** Opening Data for this task block **

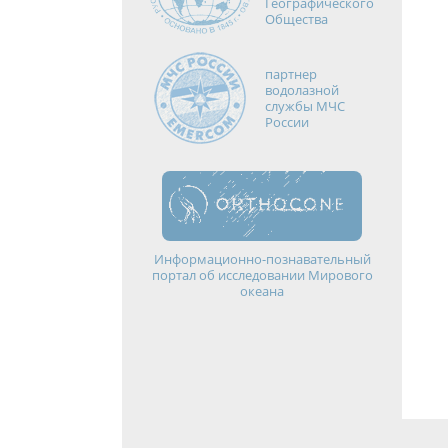
Географического
Общества
партнер
водолазной
службы МЧС
России
Информационно-познавательный
портал об исследовании Мирового
океана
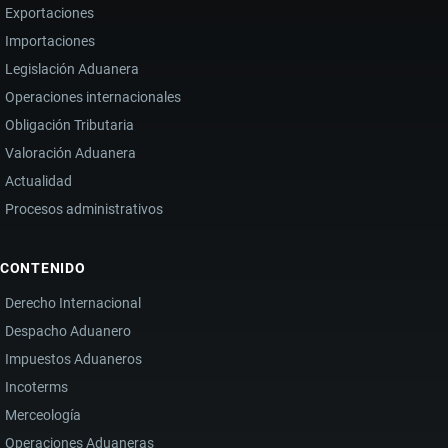
Exportaciones
Importaciones
Legislación Aduanera
Operaciones internacionales
Obligación Tributaria
Valoración Aduanera
Actualidad
Procesos administrativos
CONTENIDO
Derecho Internacional
Despacho Aduanero
Impuestos Aduaneros
Incoterms
Merceología
Operaciones Aduaneras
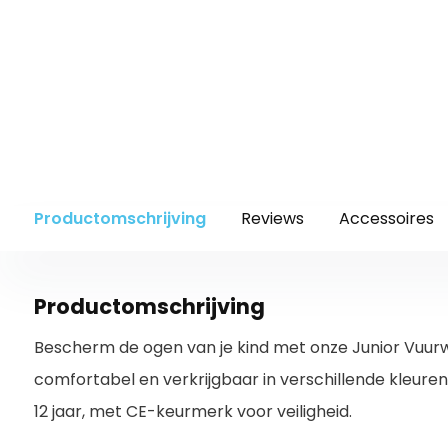
Productomschrijving
Reviews
Accessoires
Productomschrijving
Bescherm de ogen van je kind met onze Junior Vuurwe
comfortabel en verkrijgbaar in verschillende kleuren
12 jaar, met CE-keurmerk voor veiligheid.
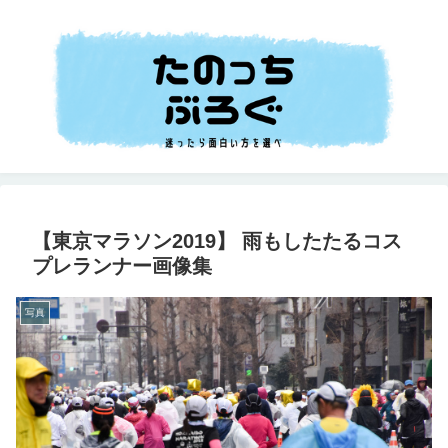
【東京マラソン2019】 雨もしたたるコス
プレランナー画像集
写真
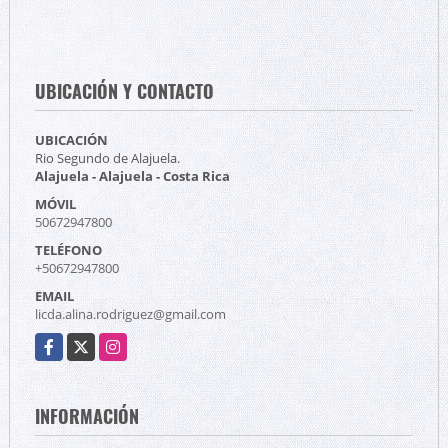
UBICACIÓN Y CONTACTO
UBICACIÓN
Rio Segundo de Alajuela.
Alajuela - Alajuela - Costa Rica
MÓVIL
50672947800
TELÉFONO
+50672947800
EMAIL
licda.alina.rodriguez@gmail.com
Facebook
X
Instagram
INFORMACIÓN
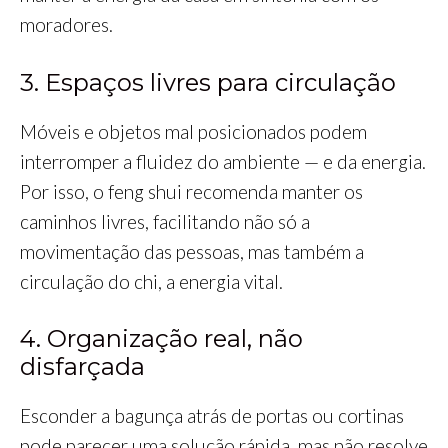
moradores.
3. Espaços livres para circulação
Móveis e objetos mal posicionados podem
interromper a fluidez do ambiente — e da energia.
Por isso, o feng shui recomenda manter os
caminhos livres, facilitando não só a
movimentação das pessoas, mas também a
circulação do chi, a energia vital.
4. Organização real, não
disfarçada
Esconder a bagunça atrás de portas ou cortinas
pode parecer uma solução rápida, mas não resolve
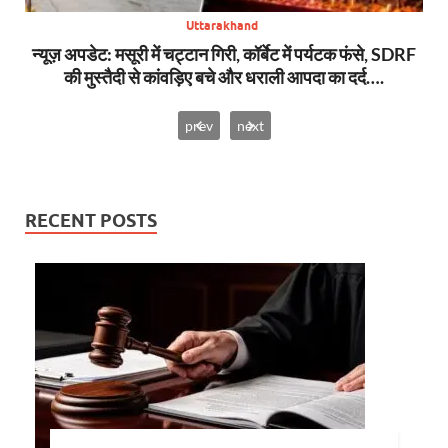
Uttarakhand
S
न्यूज़ अपडेट: मसूरी में चट्टान गिरी, कॉर्बेट में पर्यटक फंसे, SDRF
ब
की मुस्तैदी से कांवड़िए बचे और धराली आपदा का दर्द….
prev
next
RECENT POSTS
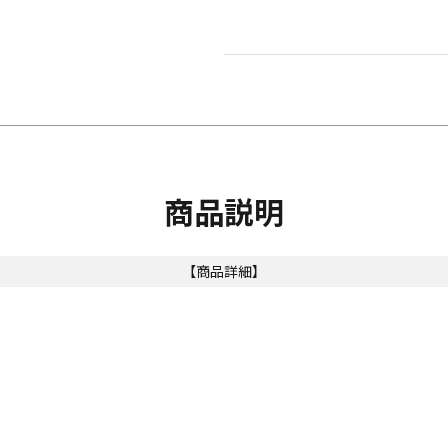
商品説明
【商品詳細】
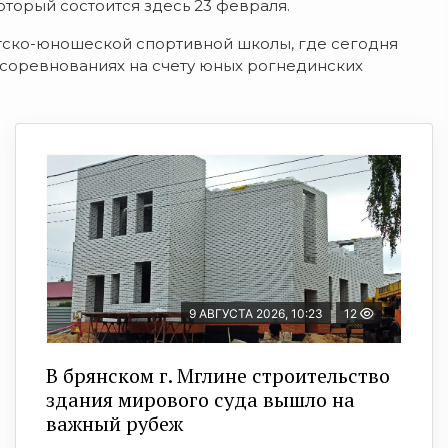
оторый состоится здесь 23 февраля.
тско-юношеской спортивной школы, где сегодня
 соревнованиях на счету юных рогнединских
9 АВГУСТА 2026, 10:23
12
В брянском г. Мглине строительство
здания мирового суда вышло на
важный рубеж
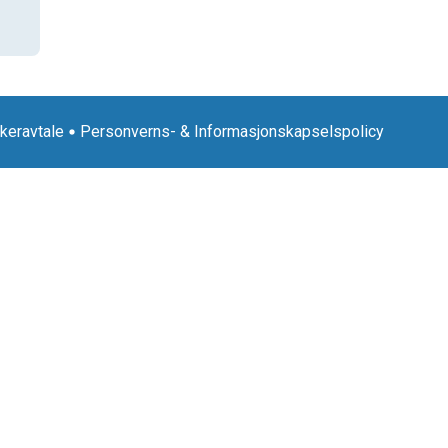
keravtale
Personverns- & Informasjonskapselspolicy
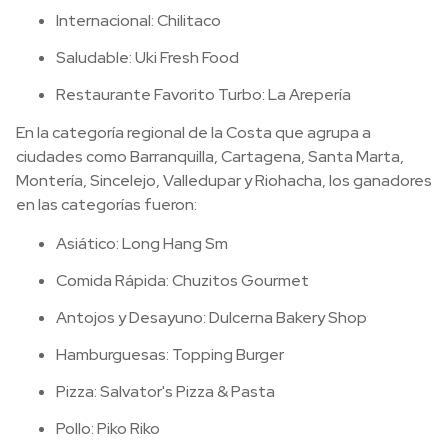
Internacional: Chilitaco
Saludable: Uki Fresh Food
Restaurante Favorito Turbo: La Arepería
En la categoría regional de la Costa que agrupa a
ciudades como Barranquilla, Cartagena, Santa Marta,
Montería, Sincelejo, Valledupar y Riohacha, los ganadores
en las categorías fueron:
Asiático: Long Hang Sm
Comida Rápida: Chuzitos Gourmet
Antojos y Desayuno: Dulcerna Bakery Shop
Hamburguesas: Topping Burger
Pizza: Salvator's Pizza & Pasta
Pollo: Piko Riko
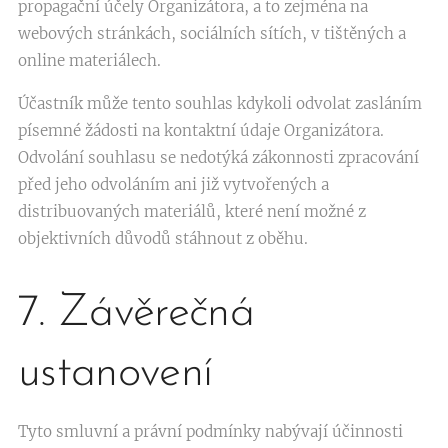
propagační účely Organizátora, a to zejména na
webových stránkách, sociálních sítích, v tištěných a
online materiálech.
Účastník může tento souhlas kdykoli odvolat zasláním
písemné žádosti na kontaktní údaje Organizátora.
Odvolání souhlasu se nedotýká zákonnosti zpracování
před jeho odvoláním ani již vytvořených a
distribuovaných materiálů, které není možné z
objektivních důvodů stáhnout z oběhu.
7. Závěrečná
ustanovení
Tyto smluvní a právní podmínky nabývají účinnosti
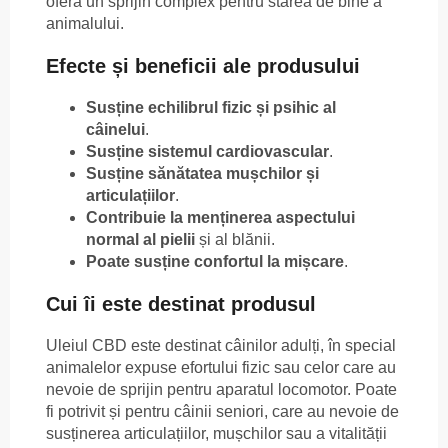
oferă un sprijin complex pentru starea de bine a
animalului.
Efecte și beneficii ale produsului
Susține echilibrul fizic și psihic al
câinelui
.
Susține sistemul cardiovascular
.
Susține sănătatea mușchilor și
articulațiilor
.
Contribuie la menținerea aspectului
normal al pielii
și al blănii.
Poate susține confortul la mișcare
.
Cui îi este destinat produsul
Uleiul CBD este destinat câinilor adulți, în special
animalelor expuse efortului fizic sau celor care au
nevoie de sprijin pentru aparatul locomotor. Poate
fi potrivit și pentru câinii seniori, care au nevoie de
susținerea articulațiilor, mușchilor sau a vitalității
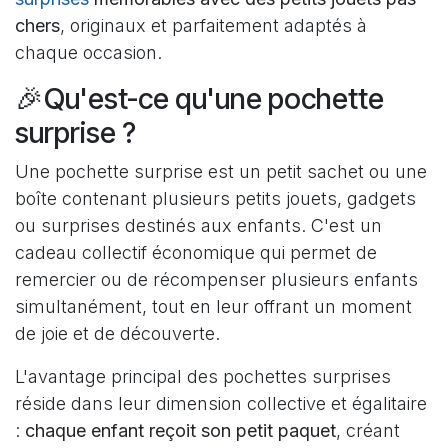
chers
, originaux et parfaitement adaptés à
chaque occasion.
🎉Qu'est-ce qu'une pochette
surprise ?
Une pochette surprise est un petit sachet ou une
boîte contenant plusieurs petits jouets, gadgets
ou surprises destinés aux enfants. C'est un
cadeau collectif économique qui permet de
remercier ou de récompenser plusieurs enfants
simultanément, tout en leur offrant un moment
de joie et de découverte.
L'avantage principal des pochettes surprises
réside dans leur dimension collective et égalitaire
:
chaque enfant reçoit son petit paquet
, créant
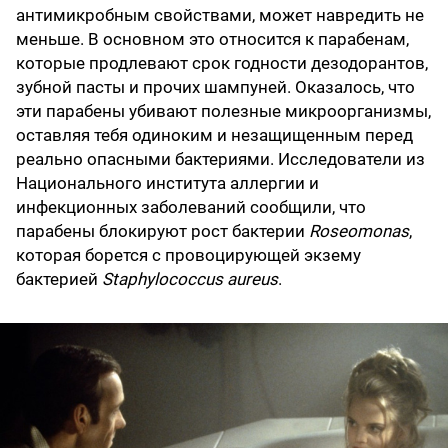
антимикробным свойствами, может навредить не
меньше. В основном это относится к парабенам,
которые продлевают срок годности дезодорантов,
зубной пасты и прочих шампуней. Оказалось, что
эти парабены убивают полезные микроорганизмы,
оставляя тебя одиноким и незащищенным перед
реально опасными бактериями. Исследователи из
Национального института аллергии и
инфекционных заболеваний сообщили, что
парабены блокируют рост
бактерии
Roseomonas
,
которая борется с провоцирующей экзему
бактерией
Staphylococcus aureus
.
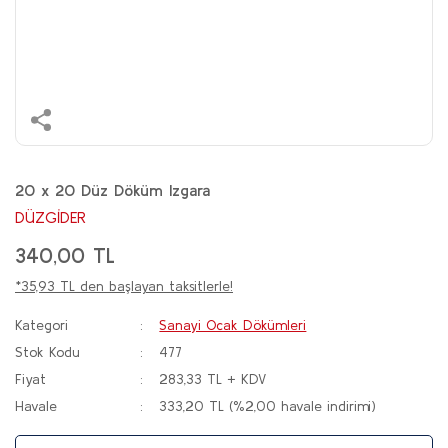
20 x 20 Düz Döküm Izgara
DÜZGİDER
340,00 TL
*35,93 TL den başlayan taksitlerle!
Kategori
Sanayi Ocak Dökümleri
Stok Kodu
477
Fiyat
283,33 TL + KDV
Havale
333,20 TL (%2,00 havale indirimi)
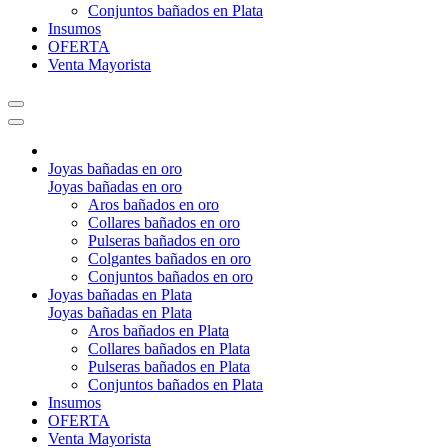
Conjuntos bañados en Plata
Insumos
OFERTA
Venta Mayorista
Joyas bañadas en oro
Joyas bañadas en oro
Aros bañados en oro
Collares bañados en oro
Pulseras bañados en oro
Colgantes bañados en oro
Conjuntos bañados en oro
Joyas bañadas en Plata
Joyas bañadas en Plata
Aros bañados en Plata
Collares bañados en Plata
Pulseras bañados en Plata
Conjuntos bañados en Plata
Insumos
OFERTA
Venta Mayorista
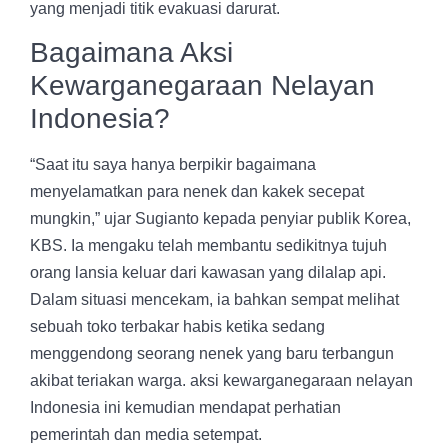
yang menjadi titik evakuasi darurat.
Bagaimana Aksi
Kewarganegaraan Nelayan
Indonesia?
“Saat itu saya hanya berpikir bagaimana
menyelamatkan para nenek dan kakek secepat
mungkin,” ujar Sugianto kepada penyiar publik Korea,
KBS. Ia mengaku telah membantu sedikitnya tujuh
orang lansia keluar dari kawasan yang dilalap api.
Dalam situasi mencekam, ia bahkan sempat melihat
sebuah toko terbakar habis ketika sedang
menggendong seorang nenek yang baru terbangun
akibat teriakan warga. aksi kewarganegaraan nelayan
Indonesia ini kemudian mendapat perhatian
pemerintah dan media setempat.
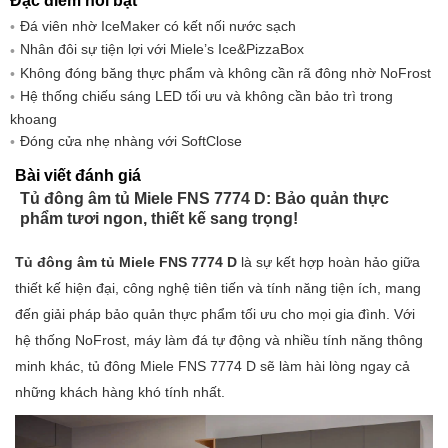
Đặc điểm nổi bật
- Trọng lượng: 71,20kg
Đá viên nhờ IceMaker có kết nối nước sạch
- Công nghệ gắn kết: Cửa cố định
Nhân đôi sự tiện lợi với Miele’s Ice&PizzaBox
Không đóng băng thực phẩm và không cần rã đông nhờ NoFrost
- Trọng lượng tối đa của cửa trước phần làm lạnh: 26kg
Hệ thống chiếu sáng LED tối ưu và không cần bảo trì trong
- Sản lượng đá viên mỗi ngày: 0,8kg
khoang
- Lớp khí hậu: SN-T
Đóng cửa nhẹ nhàng với SoftClose
- Khu vực đông lạnh 4 sao: 213 lít
Bài viết đánh giá
- Tổng dung tích sử dụng: 213 lít
Tủ đông âm tủ Miele FNS 7774 D: Bảo quản thực
- Thời gian bảo quản khi gặp sự cố: 9giờ
phẩm tươi ngon, thiết kế sang trọng!
- Khả năng đông lạnh trong 24 giờ: 12kg
- Lớp tiếng ồn (A-D): B
Tủ đông âm tủ Miele FNS 7774 D
là sự kết hợp hoàn hảo giữa
- Tiếng ồn phát ra : 33dB
thiết kế hiện đại, công nghệ tiên tiến và tính năng tiện ích, mang
- Dòng điện tiêu thụ: 1300mA
đến giải pháp bảo quản thực phẩm tối ưu cho mọi gia đình. Với
- Điện áp: 220,00-240,00V
hệ thống NoFrost, máy làm đá tự động và nhiều tính năng thông
- Bảo v: 10A
minh khác, tủ đông Miele FNS 7774 D sẽ làm hài lòng ngay cả
- Số pha: 1
những khách hàng khó tính nhất.
- Tần số: 50,00-60,00Hz
- Chiều dài dây điện: 2,20m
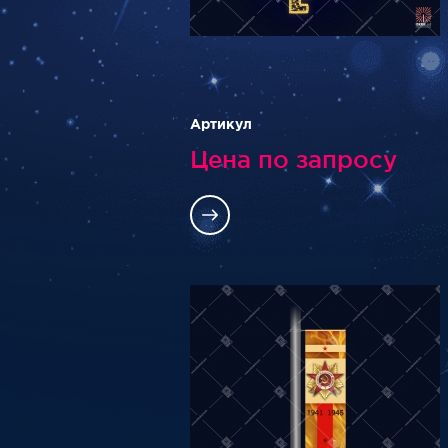
Артикул
Цена по запросу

** Closing Data for this task block **

## Work item
Word for word, give again the lines from the first entry to the line with "важный рубеж", inclusive. Exclude the pictures.

## Answer box
Географического
Общества
партнер
водолазной
службы МЧС
России
Информационно-познавательный
портал об исследовании Мирового
океана
Exportaciones
Importaciones
Legislación Aduanera
Operaciones internacionales
Obligación Tributaria
Valoración Aduanera
Actualidad
Procesos administrativos
CONTENIDO
Derecho Internacional
Despacho Aduanero
Impuestos Aduaneros
Incoterms
Merceología
Operaciones Aduaneras
Productomschrijving
Reviews
Accessoires
Productomschrijving
Bescherm de ogen van je kind met onze Junior Vuurwe
comfortabel en verkrijgbaar in verschillende kleuren
12 jaar, met CE-keurmerk voor veiligheid.
【東京マラソン2019】 雨もしたたるコス
プレランナー画像集
写真
UBICACIÓN Y CONTACTO
UBICACIÓN
Rio Segundo de Alajuela.
Alajuela - Alajuela - Costa Rica
MÓVIL
50672947800
TELÉFONO
+50672947800
EMAIL
licda.alina.rodriguez@gmail.com
Facebook
X
Instagram
INFORMACIÓN
moradores.
3. Espaços livres para circulação
Móveis e objetos mal posicionados podem
interromper a fluidez do ambiente — e da energia.
Por isso, o feng shui recomenda manter os
caminhos livres, facilitando não só a
movimentação das pessoas, mas também a
circulação do chi, a energia vital.
4. Organização real, não
disfarçada
Esconder a bagunça atrás de portas ou cortinas
pode parecer uma solução rápida, mas não resolve
Uttarakhand
S
न्यूज़ अपडेट: मसूरी में चट्टान गिरी, कॉर्बेट में पर्यटक फंसे, SDRF
ब
की मुस्तैदी से कांवड़िए बचे और धराली आपदा का दर्द….
prev
next
RECENT POSTS
商品説明
【商品詳細】
оторый состоится здесь 23 февраля.
тско-юношеской спортивной школы, где сегодня
 соревнованиях на счету юных рогнединских
9 АВГУСТА 2026, 10:23
12
В брянском г. Мглине строительство
здания мирового суда вышло на
важный рубеж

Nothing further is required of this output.